September 8, 2025, 3:13PMNuclear News

Since the Department of Energy kicked off a 10-company race with its Nuclear Reactor Pilot Program to bring test reactors on line by July 4, 2026, the industry has been waiting for new headlines proclaiming progress. Aalo Atomics broke ahead of the pack first by announcing last week that it had broken ground on its 10-MWe Aalo-X at Idaho National Laboratory.

Now, another one of those selected companies, Berkley, Calif.–based Deep Fission, has a significant announcement of its own. In a press release today, the company unveiled that it has raised $30 million in a “heavily oversubscribed private placement offering at $3.00 per share.”

Deep Fission also revealed that it has completed a go-public reverse merger transaction with Surfside Acquisition.

Some background: Deep Fission is pursuing the development of the 15-MWe Deep Fission Borehole Reactor-1 (DFBR-1), a pressurized water reactor that the company plans to site one mile underground via a 30-inch borehole.

Alongside Curio, Kairos, and NuCube Energy, the DOE awarded Deep Fission a Gateway for Accelerated Innovation in Nuclear (GAIN) voucher in January. This voucher is intended to support the company in working with INL to assess the thermal hydraulics involved in siting a microreactor underground.

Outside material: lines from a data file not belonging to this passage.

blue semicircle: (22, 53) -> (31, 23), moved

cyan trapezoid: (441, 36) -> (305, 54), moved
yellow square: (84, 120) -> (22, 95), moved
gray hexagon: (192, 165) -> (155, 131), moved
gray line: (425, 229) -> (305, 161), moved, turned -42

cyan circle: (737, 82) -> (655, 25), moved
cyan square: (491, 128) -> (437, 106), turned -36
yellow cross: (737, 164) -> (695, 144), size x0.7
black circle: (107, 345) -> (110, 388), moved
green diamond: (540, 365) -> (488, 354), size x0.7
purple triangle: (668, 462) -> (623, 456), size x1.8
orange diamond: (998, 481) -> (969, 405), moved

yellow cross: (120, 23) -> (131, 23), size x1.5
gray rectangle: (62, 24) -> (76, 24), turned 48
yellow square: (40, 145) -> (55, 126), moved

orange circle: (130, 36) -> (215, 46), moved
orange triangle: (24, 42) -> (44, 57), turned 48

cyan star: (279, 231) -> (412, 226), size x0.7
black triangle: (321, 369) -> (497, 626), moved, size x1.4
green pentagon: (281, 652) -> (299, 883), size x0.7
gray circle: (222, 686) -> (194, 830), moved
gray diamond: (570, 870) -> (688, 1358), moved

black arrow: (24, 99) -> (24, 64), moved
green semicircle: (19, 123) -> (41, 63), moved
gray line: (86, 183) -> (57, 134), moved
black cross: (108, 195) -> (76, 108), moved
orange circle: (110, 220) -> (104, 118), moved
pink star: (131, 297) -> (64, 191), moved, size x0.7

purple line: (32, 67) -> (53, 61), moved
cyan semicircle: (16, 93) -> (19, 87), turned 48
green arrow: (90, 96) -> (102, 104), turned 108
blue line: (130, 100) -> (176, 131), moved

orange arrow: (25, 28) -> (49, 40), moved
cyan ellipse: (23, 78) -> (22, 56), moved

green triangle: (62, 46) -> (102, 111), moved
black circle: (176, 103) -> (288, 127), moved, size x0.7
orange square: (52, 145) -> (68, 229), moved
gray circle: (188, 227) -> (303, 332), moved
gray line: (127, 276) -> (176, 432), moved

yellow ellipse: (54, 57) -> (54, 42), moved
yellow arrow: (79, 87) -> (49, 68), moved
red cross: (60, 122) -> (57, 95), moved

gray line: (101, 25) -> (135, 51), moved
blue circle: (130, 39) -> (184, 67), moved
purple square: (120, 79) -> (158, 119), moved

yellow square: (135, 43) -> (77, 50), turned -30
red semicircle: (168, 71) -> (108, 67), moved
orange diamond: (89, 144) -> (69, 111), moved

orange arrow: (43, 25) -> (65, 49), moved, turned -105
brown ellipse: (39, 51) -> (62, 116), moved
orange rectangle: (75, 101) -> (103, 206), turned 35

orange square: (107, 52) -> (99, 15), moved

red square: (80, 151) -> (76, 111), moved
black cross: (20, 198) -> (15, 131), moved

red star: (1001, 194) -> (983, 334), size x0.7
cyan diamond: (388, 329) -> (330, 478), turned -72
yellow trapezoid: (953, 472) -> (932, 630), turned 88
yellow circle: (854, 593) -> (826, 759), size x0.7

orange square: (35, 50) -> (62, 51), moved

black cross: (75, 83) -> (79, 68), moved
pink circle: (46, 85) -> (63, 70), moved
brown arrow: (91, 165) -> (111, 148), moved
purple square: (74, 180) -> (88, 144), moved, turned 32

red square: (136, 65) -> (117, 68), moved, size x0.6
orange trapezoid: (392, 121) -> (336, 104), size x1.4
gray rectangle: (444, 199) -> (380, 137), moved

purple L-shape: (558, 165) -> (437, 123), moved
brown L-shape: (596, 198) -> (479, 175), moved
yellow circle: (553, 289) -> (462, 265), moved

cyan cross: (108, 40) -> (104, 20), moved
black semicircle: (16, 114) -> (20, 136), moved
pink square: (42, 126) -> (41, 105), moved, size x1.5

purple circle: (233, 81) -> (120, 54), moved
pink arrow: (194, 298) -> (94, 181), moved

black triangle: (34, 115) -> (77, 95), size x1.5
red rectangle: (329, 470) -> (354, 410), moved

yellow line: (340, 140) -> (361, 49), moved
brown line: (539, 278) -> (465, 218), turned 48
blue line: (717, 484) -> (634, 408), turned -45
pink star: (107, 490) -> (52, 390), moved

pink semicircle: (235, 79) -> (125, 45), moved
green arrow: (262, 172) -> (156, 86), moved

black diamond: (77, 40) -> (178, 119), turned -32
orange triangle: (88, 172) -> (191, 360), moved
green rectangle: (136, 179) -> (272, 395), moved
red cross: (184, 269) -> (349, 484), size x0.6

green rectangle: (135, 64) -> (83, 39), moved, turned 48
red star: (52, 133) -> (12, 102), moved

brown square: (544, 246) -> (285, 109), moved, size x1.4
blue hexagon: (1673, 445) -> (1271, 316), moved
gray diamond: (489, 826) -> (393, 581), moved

Deep Fission maintains close ties with Deep Isolation, a company that seeks to leverage its directional drilling technology for long-term nuclear waste disposal in deep boreholes. Both companies were cofounded by father-daughter business partners Richard and Elizabeth Muller. Elizabeth is the former CEO of Deep Isolation and the current CEO of Deep Fission.

Quotable: “This is a unique moment for the nuclear industry. Deep Fission has the right technology, at the right time, and in the right place. With this funding, we can begin building our pilot reactor with the goal of completion in 2026. We believe we can scale our technology rapidly and profitably to address the massive energy demand from AI data centers and other customers around the world,” said Elizabeth Muller, evincing alignment with the DOE’s hope that pilot projects in their program will mature into widely deployed commercial technologies.